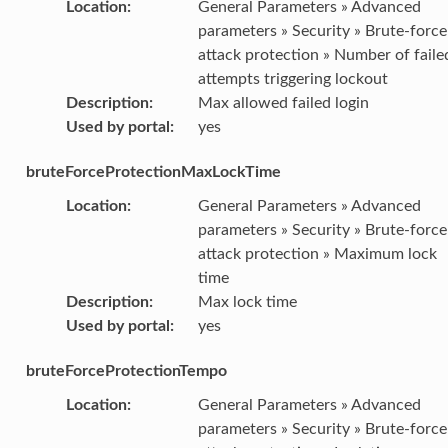
Location
:
General Parameters » Advanced
parameters » Security » Brute-force
attack protection » Number of faile
attempts triggering lockout
Description
:
Max allowed failed login
Used by portal
:
yes
bruteForceProtectionMaxLockTime
Location
:
General Parameters » Advanced
parameters » Security » Brute-force
attack protection » Maximum lock
time
Description
:
Max lock time
Used by portal
:
yes
bruteForceProtectionTempo
Location
:
General Parameters » Advanced
parameters » Security » Brute-force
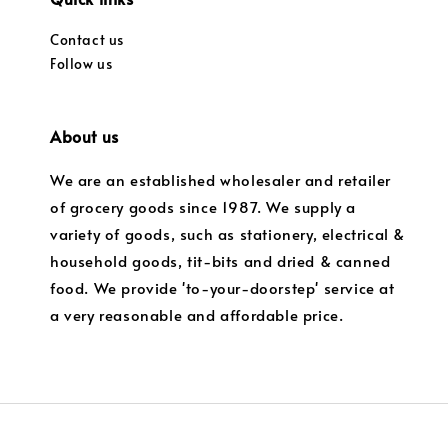
Contact us
Follow us
About us
We are an established wholesaler and retailer
of grocery goods since 1987. We supply a
variety of goods, such as stationery, electrical &
household goods, tit-bits and dried & canned
food. We provide 'to-your-doorstep' service at
a very reasonable and affordable price.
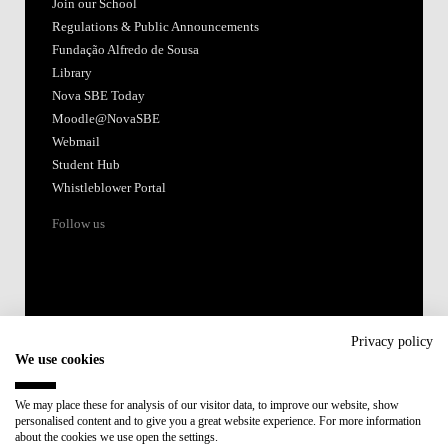
Join our School
Regulations & Public Announcements
Fundação Alfredo de Sousa
Library
Nova SBE Today
Moodle@NovaSBE
Webmail
Student Hub
Whistleblower Portal
Follow us
Privacy policy
We use cookies
Accredited by:
We may place these for analysis of our visitor data, to improve our website, show
personalised content and to give you a great website experience. For more information
Member of:
about the cookies we use open the settings.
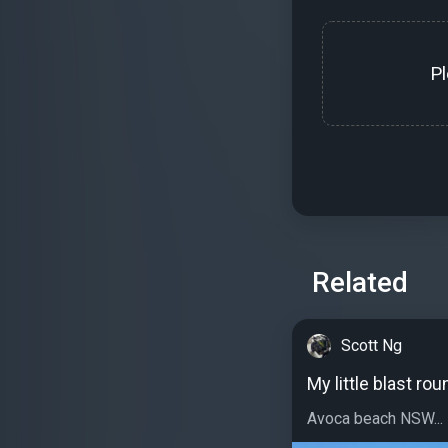
P
Related
Scott Ng
My little blast ro
Avoca beach NSW...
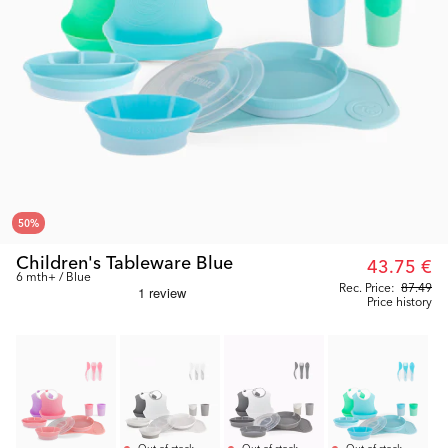
50
%
Children's Tableware Blue
43.75 €
6 mth+ / Blue
Rec. Price:
87.49
Price history
Out of stock
Out of stock
Out of stock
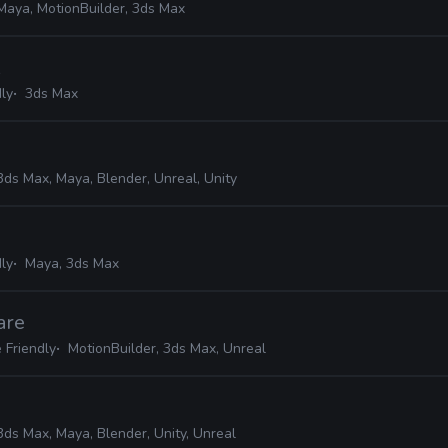
Maya, MotionBuilder, 3ds Max
ly
3ds Max
3ds Max, Maya, Blender, Unreal, Unity
ly
Maya, 3ds Max
are
 Friendly
MotionBuilder, 3ds Max, Unreal
3ds Max, Maya, Blender, Unity, Unreal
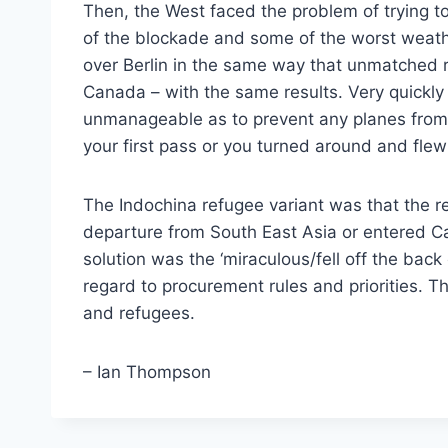
Then, the West faced the problem of trying to 
of the blockade and some of the worst weather 
over Berlin in the same way that unmatched r
Canada – with the same results. Very quickl
unmanageable as to prevent any planes from l
your first pass or you turned around and fl
The Indochina refugee variant was that the r
departure from South East Asia or entered C
solution was the ‘miraculous/fell off the back 
regard to procurement rules and priorities. 
and refugees.
– Ian Thompson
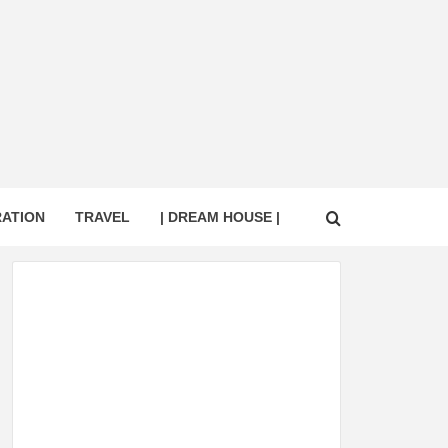
RATION
TRAVEL
| DREAM HOUSE |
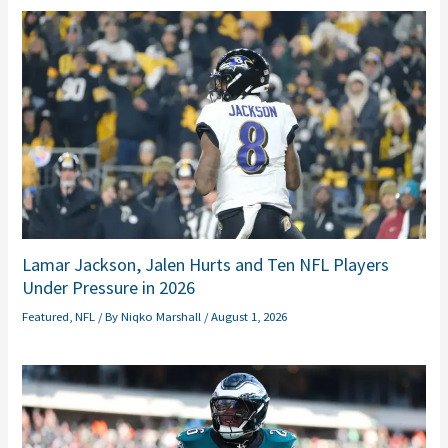
Lamar Jackson, Jalen Hurts and Ten NFL Players
Under Pressure in 2026
Featured
,
NFL
/ By
Niqko Marshall
/
August 1, 2026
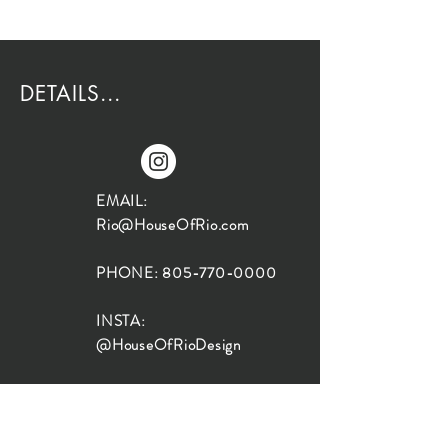
DETAILS...
EMAIL:
Rio@HouseOfRio.com
PHONE:
805-770-0000
INSTA:
@HouseOfRioDesign
SANTA BARBARA
LOCATION:
SHOP + DESIGN SB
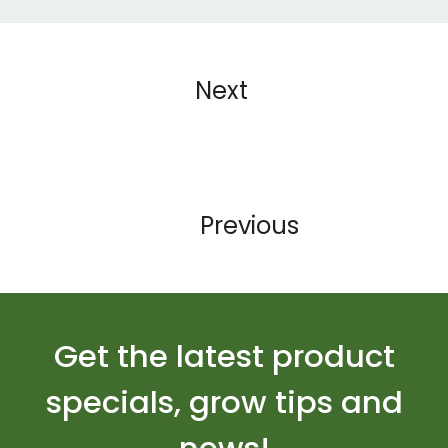
Next
Previous
Get the latest product
specials, grow tips and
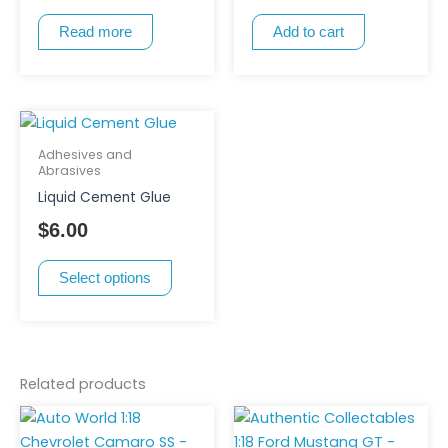
Read more
Add to cart
This
product
Adhesives and
has
Abrasives
multiple
Liquid Cement Glue
variants.
$
6.00
The
options
Select options
may
be
chosen
on
Related products
the
product
page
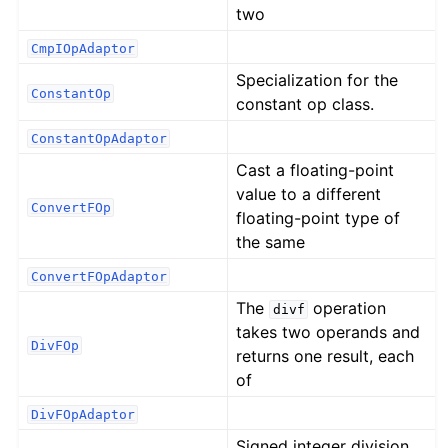
two
CmpIOpAdaptor
Specialization for the
ConstantOp
constant op class.
ConstantOpAdaptor
Cast a floating-point
value to a different
ConvertFOp
floating-point type of
the same
ConvertFOpAdaptor
The
operation
divf
takes two operands and
DivFOp
returns one result, each
of
DivFOpAdaptor
Signed integer division.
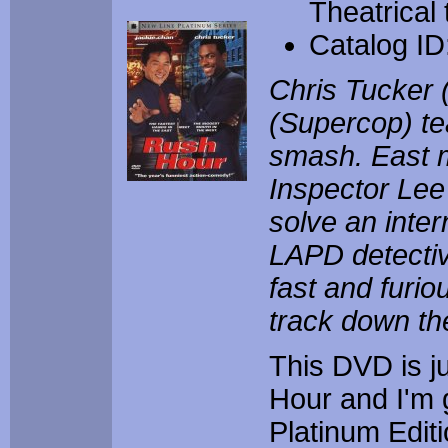
Theatrical
Catalog I
Chris Tucker 
(Supercop) te
smash. East 
Inspector Lee
solve an inter
LAPD detectiv
fast and furio
track down th
This DVD is j
Hour and I'm 
Platinum Edit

• _TASK DESCRIPTION_
Your answer should consist of all lines in the listing above that contain "cookies".

• _EXERCISE RESPONSE_
We use cookies
about the cookies we use open the settings.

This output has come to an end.